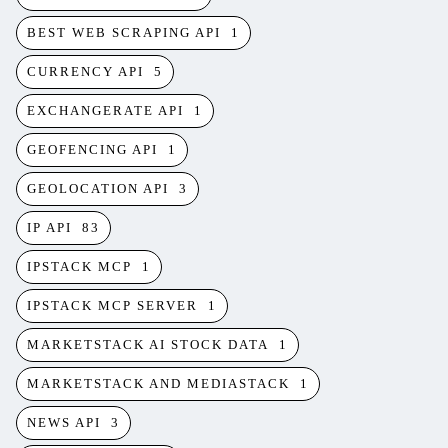
BEST WEB SCRAPING API
1
CURRENCY API
5
EXCHANGERATE API
1
GEOFENCING API
1
GEOLOCATION API
3
IP API
83
IPSTACK MCP
1
IPSTACK MCP SERVER
1
MARKETSTACK AI STOCK DATA
1
MARKETSTACK AND MEDIASTACK
1
NEWS API
3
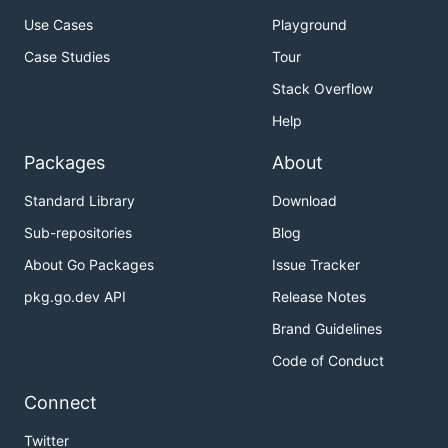
Use Cases
Playground
Case Studies
Tour
Stack Overflow
Help
Packages
About
Standard Library
Download
Sub-repositories
Blog
About Go Packages
Issue Tracker
pkg.go.dev API
Release Notes
Brand Guidelines
Code of Conduct
Connect
Twitter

> What is expected
Although the records contain pictures, the output must hold only their exact wording.

> Response to this exercise
BEST WEB SCRAPING API
1
CURRENCY API
5
EXCHANGERATE API
1
GEOFENCING API
1
GEOLOCATION API
3
IP API
83
IPSTACK MCP
1
IPSTACK MCP SERVER
1
MARKETSTACK AI STOCK DATA
1
MARKETSTACK AND MEDIASTACK
1
NEWS API
3
Use Cases
Playground
Case Studies
Tour
Stack Overflow
Help
Packages
About
Standard Library
Download
Sub-repositories
Blog
About Go Packages
Issue Tracker
pkg.go.dev API
Release Notes
Brand Guidelines
Code of Conduct
Connect
Twitter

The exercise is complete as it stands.